This notebook demonstrates the use of the Reject Option Classification (ROC) post-processing algorithm for bias mitigation.¶

The debiasing function used is implemented in the RejectOptionClassification class.
Divide the dataset into training, validation, and testing partitions.
Train classifier on original training data.
Estimate the optimal classification threshold, that maximizes balanced accuracy without fairness constraints.
Estimate the optimal classification threshold, and the critical region boundary (ROC margin) using a validation set for the desired constraint on fairness. The best parameters are those that maximize the classification threshold while satisfying the fairness constraints.
The constraints can be used on the following fairness measures:
- Statistical parity difference on the predictions of the classifier
- Average odds difference for the classifier
- Equal opportunity difference for the classifier
Determine the prediction scores for testing data. Using the estimated optimal classification threshold, compute accuracy and fairness metrics.
Using the determined optimal classification threshold and the ROC margin, adjust the predictions. Report accuracy and fairness metric on the new predictions.

In [1]:

%matplotlib inline
# Load all necessary packages
import sys
sys.path.append("../")
import numpy as np
from tqdm import tqdm
from warnings import warn

from aif360.datasets import BinaryLabelDataset
from aif360.datasets import AdultDataset, GermanDataset, CompasDataset
from aif360.metrics import ClassificationMetric, BinaryLabelDatasetMetric
from aif360.metrics.utils import compute_boolean_conditioning_vector
from aif360.algorithms.preprocessing.optim_preproc_helpers.data_preproc_functions\
        import load_preproc_data_adult, load_preproc_data_german, load_preproc_data_compas
from aif360.algorithms.postprocessing.reject_option_classification\
        import RejectOptionClassification
from common_utils import compute_metrics

from sklearn.linear_model import LogisticRegression
from sklearn.preprocessing import StandardScaler
from sklearn.metrics import accuracy_score

from IPython.display import Markdown, display
import matplotlib.pyplot as plt
from ipywidgets import interactive, FloatSlider

Load dataset and specify options¶

In [2]:

## import dataset
dataset_used = "adult" # "adult", "german", "compas"
protected_attribute_used = 1 # 1, 2

if dataset_used == "adult":
#     dataset_orig = AdultDataset()
    if protected_attribute_used == 1:
        privileged_groups = [{'sex': 1}]
        unprivileged_groups = [{'sex': 0}]
        dataset_orig = load_preproc_data_adult(['sex'])
    else:
        privileged_groups = [{'race': 1}]
        unprivileged_groups = [{'race': 0}]
        dataset_orig = load_preproc_data_adult(['race'])
    
elif dataset_used == "german":
#     dataset_orig = GermanDataset()
    if protected_attribute_used == 1:
        privileged_groups = [{'sex': 1}]
        unprivileged_groups = [{'sex': 0}]
        dataset_orig = load_preproc_data_german(['sex'])
    else:
        privileged_groups = [{'age': 1}]
        unprivileged_groups = [{'age': 0}]
        dataset_orig = load_preproc_data_german(['age'])
    
elif dataset_used == "compas":
#     dataset_orig = CompasDataset()
    if protected_attribute_used == 1:
        privileged_groups = [{'sex': 1}]
        unprivileged_groups = [{'sex': 0}]
        dataset_orig = load_preproc_data_compas(['sex'])
    else:
        privileged_groups = [{'race': 1}]
        unprivileged_groups = [{'race': 0}]  
        dataset_orig = load_preproc_data_compas(['race'])

        
# Metric used (should be one of allowed_metrics)
metric_name = "Statistical parity difference"

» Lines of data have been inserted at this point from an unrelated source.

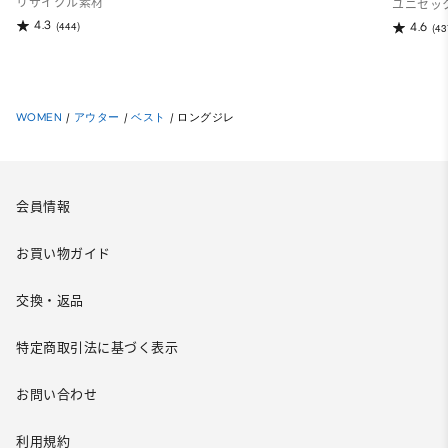
リサイクル素材
ユニセッ
4.3
(444)
4.6
(43
WOMEN
/
アウター
/
ベスト
/
ロングジレ
会員情報
お買い物ガイド
交換・返品
特定商取引法に基づく表示
お問い合わせ
利用規約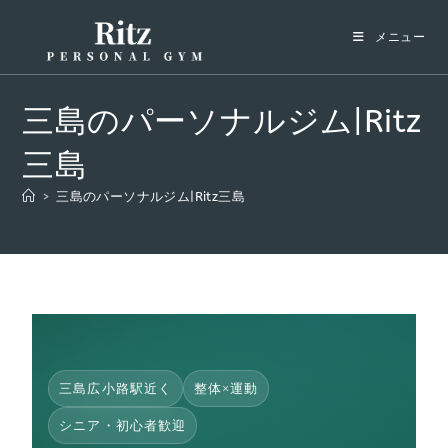
メニュー
三島のパーソナルジム|Ritz
三島
>
三島のパーソナルジム|Ritz三島
三島広小路駅近く
整体×運動
シニア・初心者歓迎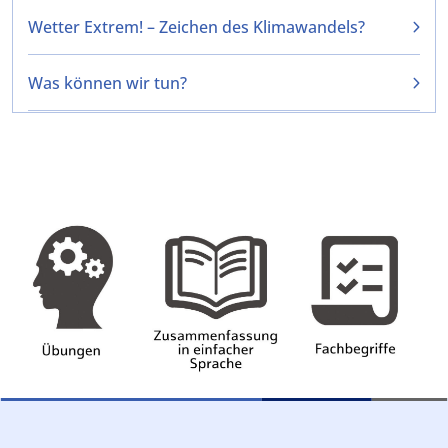
Wetter Extrem! – Zeichen des Klimawandels?
Was können wir tun?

# Upper and lower bound on the fairness metric used
metric_ub = 0.05
metric_lb = -0.05
        
#random seed for calibrated equal odds prediction
np.random.seed(1)

# Verify metric name
allowed_metrics = ["Statistical parity difference",
                   "Average odds difference",
                   "Equal opportunity difference"]
if metric_name not in allowed_metrics:
    raise ValueError("Metric name should be one of allowed metrics")

Split into train, test and validation¶

In [3]:

# Get the dataset and split into train and test
dataset_orig_train, dataset_orig_vt = dataset_orig.split([0.7], shuffle=True)
dataset_orig_valid, dataset_orig_test = dataset_orig_vt.split([0.5], shuffle=True)

Clean up training data and display properties of the data¶

In [4]:

# print out some labels, names, etc.
display(Markdown("#### Training Dataset shape"))
print(dataset_orig_train.features.shape)
display(Markdown("#### Favorable and unfavorable labels"))
print(dataset_orig_train.favorable_label, dataset_orig_train.unfavorable_label)
display(Markdown("#### Protected attribute names"))
print(dataset_orig_train.protected_attribute_names)
display(Markdown("#### Privileged and unprivileged protected attribute values"))
print(dataset_orig_train.privileged_protected_attributes, 
      dataset_orig_train.unprivileged_protected_attributes)
display(Markdown("#### Dataset feature names"))
print(dataset_orig_train.feature_names)

Training Dataset shape¶

(34189, 18)

Favorable and unfavorable labels¶

(1.0, 0.0)

Protected attribute names¶

['sex']

Privileged and unprivileged protected attribute values¶

([array([1.])], [array([0.])])

Dataset feature names¶

['race', 'sex', 'Age (decade)=10', 'Age (decade)=20', 'Age (decade)=30', 'Age (decade)=40', 'Age (decade)=50', 'Age (decade)=60', 'Age (decade)=>=70', 'Education Years=6', 'Education Years=7', 'Education Years=8', 'Education Years=9', 'Education Years=10', 'Education Years=11', 'Education Years=12', 'Education Years=<6', 'Education Years=>12']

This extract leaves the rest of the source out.